I think I've mentioned on multiple occasions in the past my belief that early sound era actor George Arliss could take any sort of trifling material given him and make it worth watching based pretty much on his performance alone. A later actor who has a similar effect on me is Charles Coburn. Coburn's watchability is very much on display in Unexpected Uncle.
Anne Shirley plays Kathleen Brown, a shop girl at some sort of hoity-toity shop in Palm Beach, FL, where all the rich people go for the winter. One of those wealthy people is Johnny Kerrigan (James Craig), who tried flirting with Kathleen while she was on the job, something which got her fired. Passing by is Seton Mansley (Charles Coburn). He hears Kathleen's sob story and marches her straight back into the store to see the manager, telling the manager that he's a big shareholder in the store and the manager will never hear the end of it if Kathleen, his niece isn't rehired. The gambit works.
Seton then tells Kathleen that if she needs him again, she can find him at the Seminole Trailer Park, these being the days when the trailers were still mobile as in The Long, Long, Trailer and not like the latter-day stereotype of a trailer park. But still, it's a sign that Seton is likely not what he was claiming to be back in the store. He's probably living off his savings, whatever they are, as well as making some extra money betting on horseshoes, at which he is a whiz (and which is some foreshadowing that horseshoes are going to come into play as a plot point later in the movie).
Sure enough, Kathleen comes looking for Seton when Johnny invites her out to dinner. "Uncle" Seton comes along, meeting some of Johnny's rich friends, including his former fiancée Carol (Renee Haal).
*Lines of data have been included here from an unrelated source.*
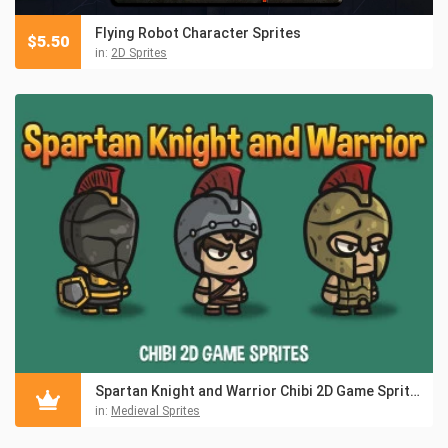
Flying Robot Character Sprites
$
5.50
in:
2D Sprites
Spartan Knight and Warrior Chibi 2D Game Sprites
in:
Medieval Sprites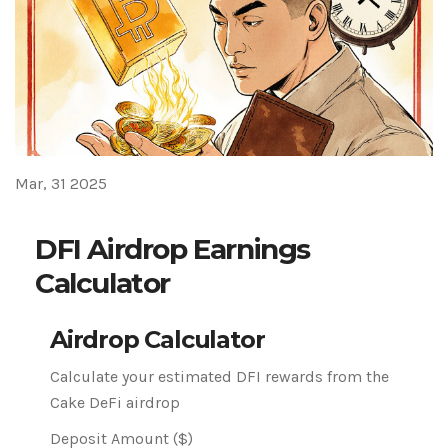
Mar, 31 2025
DFI Airdrop Earnings
Calculator
Airdrop Calculator
Calculate your estimated DFI rewards from the
Cake DeFi airdrop
Deposit Amount ($)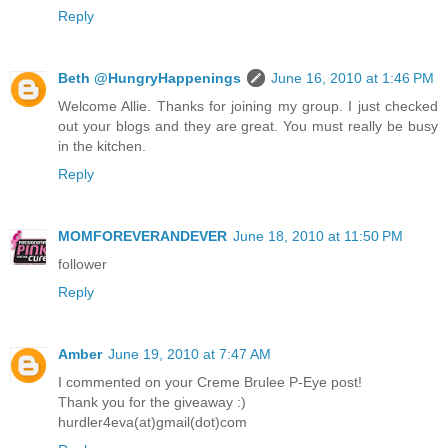
Reply
Beth @HungryHappenings
June 16, 2010 at 1:46 PM
Welcome Allie. Thanks for joining my group. I just checked
out your blogs and they are great. You must really be busy
in the kitchen.
Reply
MOMFOREVERANDEVER
June 18, 2010 at 11:50 PM
follower
Reply
Amber
June 19, 2010 at 7:47 AM
I commented on your Creme Brulee P-Eye post!
Thank you for the giveaway :)
hurdler4eva(at)gmail(dot)com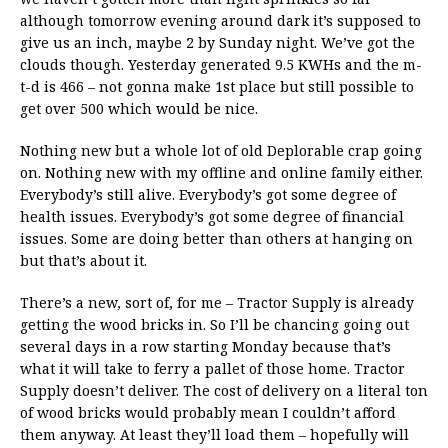
although tomorrow evening around dark it’s supposed to
give us an inch, maybe 2 by Sunday night. We’ve got the
clouds though. Yesterday generated 9.5 KWHs and the m-
t-d is 466 – not gonna make 1st place but still possible to
get over 500 which would be nice.
Nothing new but a whole lot of old Deplorable crap going
on. Nothing new with my offline and online family either.
Everybody’s still alive. Everybody’s got some degree of
health issues. Everybody’s got some degree of financial
issues. Some are doing better than others at hanging on
but that’s about it.
There’s a new, sort of, for me – Tractor Supply is already
getting the wood bricks in. So I’ll be chancing going out
several days in a row starting Monday because that’s
what it will take to ferry a pallet of those home. Tractor
Supply doesn’t deliver. The cost of delivery on a literal ton
of wood bricks would probably mean I couldn’t afford
them anyway. At least they’ll load them – hopefully will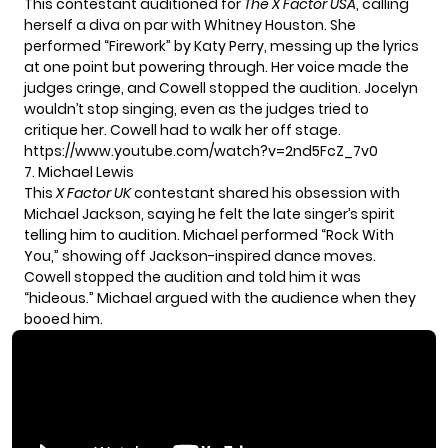
This contestant auditioned for
The X Factor USA
, calling
herself a diva on par with Whitney Houston. She
performed
“Firework” by Katy Perry
, messing up the lyrics
at one point but powering through. Her voice made the
judges cringe, and Cowell stopped the audition. Jocelyn
wouldn’t stop singing, even as the judges tried to
critique her. Cowell had to walk her off stage.
https://www.youtube.com/watch?v=2nd5FcZ_7v0
7. Michael Lewis
This
X Factor UK
contestant shared his obsession with
Michael Jackson, saying he felt the late singer’s spirit
telling him to audition. Michael performed “Rock With
You,” showing off Jackson-inspired dance moves.
Cowell stopped the audition and told him it was
“hideous.” Michael argued with the audience when they
booed him.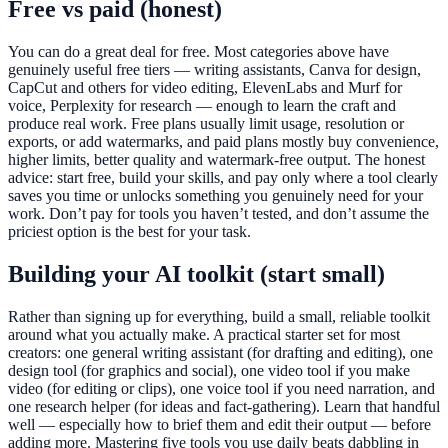
Free vs paid (honest)
You can do a great deal for free. Most categories above have
genuinely useful free tiers — writing assistants, Canva for design,
CapCut and others for video editing, ElevenLabs and Murf for
voice, Perplexity for research — enough to learn the craft and
produce real work. Free plans usually limit usage, resolution or
exports, or add watermarks, and paid plans mostly buy convenience,
higher limits, better quality and watermark-free output. The honest
advice: start free, build your skills, and pay only where a tool clearly
saves you time or unlocks something you genuinely need for your
work. Don’t pay for tools you haven’t tested, and don’t assume the
priciest option is the best for your task.
Building your AI toolkit (start small)
Rather than signing up for everything, build a small, reliable toolkit
around what you actually make. A practical starter set for most
creators: one general writing assistant (for drafting and editing), one
design tool (for graphics and social), one video tool if you make
video (for editing or clips), one voice tool if you need narration, and
one research helper (for ideas and fact-gathering). Learn that handful
well — especially how to brief them and edit their output — before
adding more. Mastering five tools you use daily beats dabbling in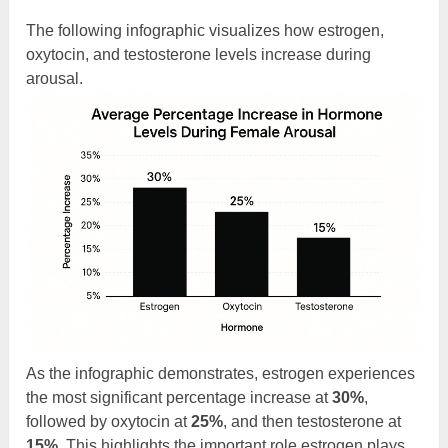
The following infographic visualizes how estrogen,
oxytocin, and testosterone levels increase during
arousal.
As the infographic demonstrates, estrogen experiences
the most significant percentage increase at
30%
,
followed by oxytocin at
25%
, and then testosterone at
15%
. This highlights the important role estrogen plays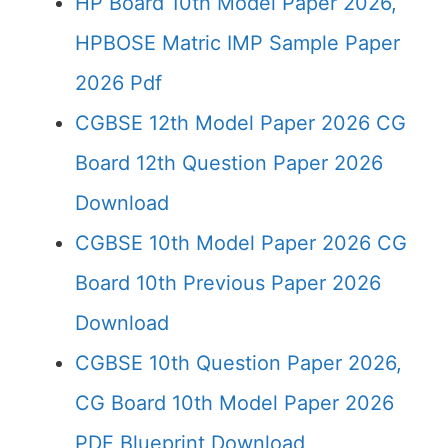
HP Board 10th Model Paper 2026,
HPBOSE Matric IMP Sample Paper
2026 Pdf
CGBSE 12th Model Paper 2026 CG
Board 12th Question Paper 2026
Download
CGBSE 10th Model Paper 2026 CG
Board 10th Previous Paper 2026
Download
CGBSE 10th Question Paper 2026,
CG Board 10th Model Paper 2026
PDF Blueprint Download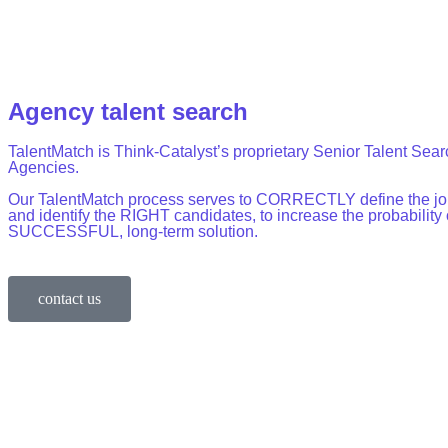
Agency talent search
TalentMatch is Think-Catalyst’s proprietary Senior Talent Sear
Agencies.
Our TalentMatch process serves to CORRECTLY define the jo
and identify the RIGHT candidates, to increase the probability 
SUCCESSFUL, long-term solution.
contact us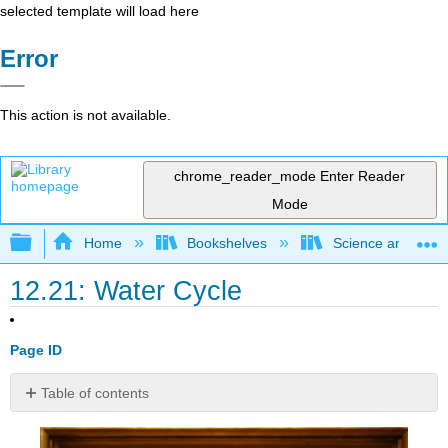
selected template will load here
Error
This action is not available.
chrome_reader_mode
Enter Reader
Mode
Expand/collapse global hierarchy
Home
Bookshelves
Science and Tech
12.21: Water Cycle
Page ID
Table of contents
Could
you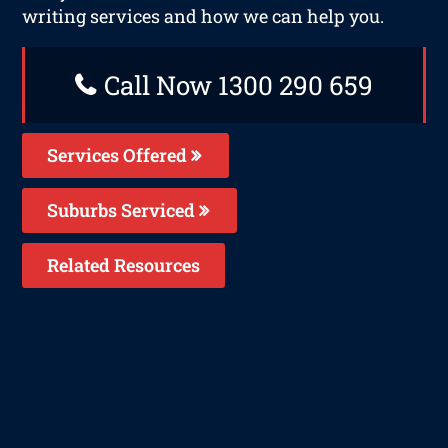
writing services and how we can help you.
Call Now 1300 290 659
Services Offered
Suburbs Serviced
Related Resources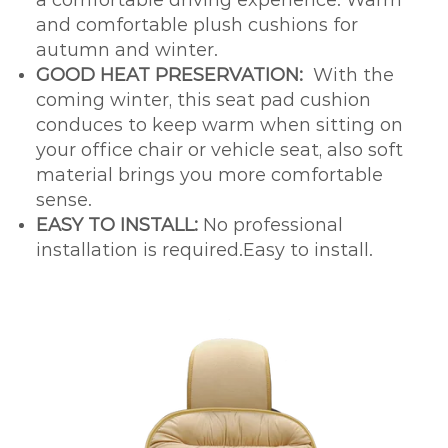
and comfortable plush cushions for
autumn and winter.
GOOD HEAT PRESERVATION:
With the
coming winter, this seat pad cushion
conduces to keep warm when sitting on
your office chair or vehicle seat, also soft
material brings you more comfortable
sense.
EASY TO INSTALL:
No professional
installation is required.Easy to install.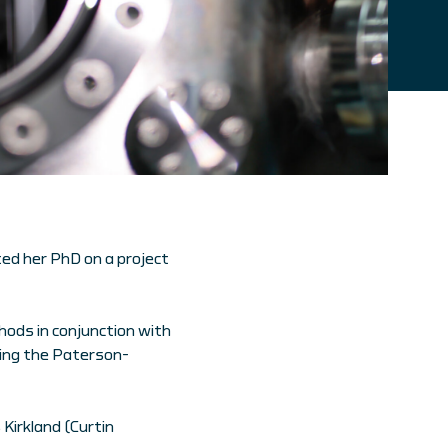
ed her PhD on a project
hods in conjunction with
sing the Paterson-
 Kirkland (Curtin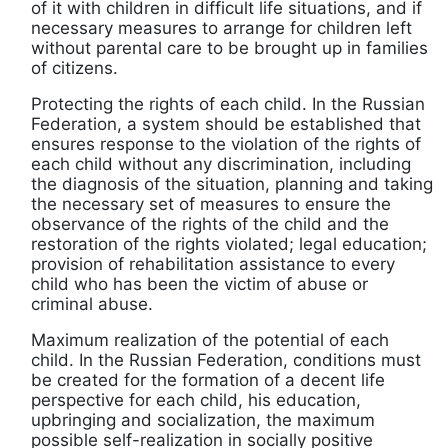
of it with children in difficult life situations, and if
necessary measures to arrange for children left
without parental care to be brought up in families
of citizens.
Protecting the rights of each child. In the Russian
Federation, a system should be established that
ensures response to the violation of the rights of
each child without any discrimination, including
the diagnosis of the situation, planning and taking
the necessary set of measures to ensure the
observance of the rights of the child and the
restoration of the rights violated; legal education;
provision of rehabilitation assistance to every
child who has been the victim of abuse or
criminal abuse.
Maximum realization of the potential of each
child. In the Russian Federation, conditions must
be created for the formation of a decent life
perspective for each child, his education,
upbringing and socialization, the maximum
possible self-realization in socially positive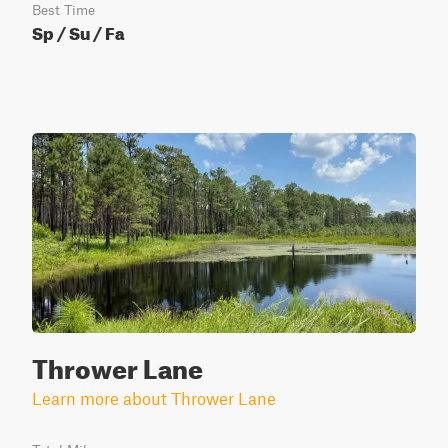
Best Time
Sp / Su / Fa
Thrower Lane
Learn more about Thrower Lane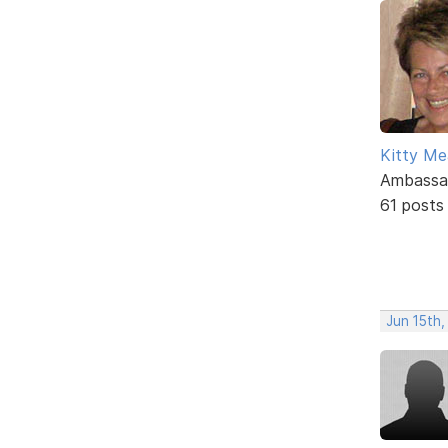
Kitty M
Ambassa
61 posts
Jun 15th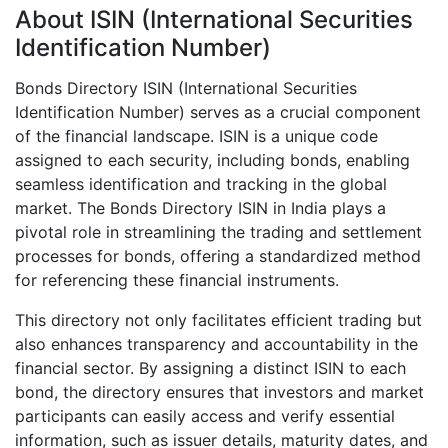
About ISIN (International Securities
Identification Number)
Bonds Directory ISIN (International Securities
Identification Number) serves as a crucial component
of the financial landscape. ISIN is a unique code
assigned to each security, including bonds, enabling
seamless identification and tracking in the global
market. The Bonds Directory ISIN in India plays a
pivotal role in streamlining the trading and settlement
processes for bonds, offering a standardized method
for referencing these financial instruments.
This directory not only facilitates efficient trading but
also enhances transparency and accountability in the
financial sector. By assigning a distinct ISIN to each
bond, the directory ensures that investors and market
participants can easily access and verify essential
information, such as issuer details, maturity dates, and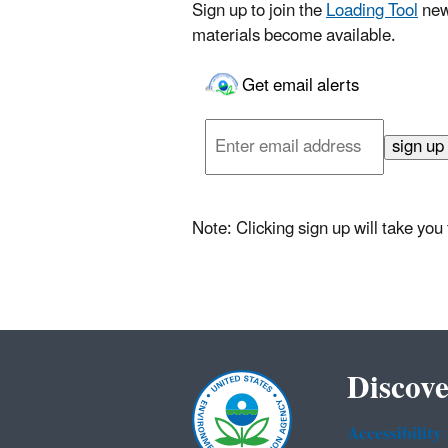
Sign up to join the
Loading Tool
new
materials become available.
Get email alerts
Enter
email
sign up
address
Note: Clicking sign up will take yo
Discove
Accessibility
Although she and Johnny are still friends, Carol broke off the engagement because every time push came to shove, Johnny was more married to his business than he could ever be to any woman. Carol warns Kathleen that the same is going to happen to her if she gets into a relationship with Johnny.
But Kathleen is in love. Johnny has come down to Palm Beach to try to get away from that business up north, even drinking himself into a stupor and getting into a DUI crash. Kathleen tries to extricate him from the situation, but it blows up B-movie style into an alleged kidnapping, with Johnny, Kathleen, "Uncle" Seton, and Carol attempting to resolve matters. Johnny has been called home on business, but Seton's smart enough to get himself and Kathleen on Johnny's plane, where Johnny proposes to Kathleen!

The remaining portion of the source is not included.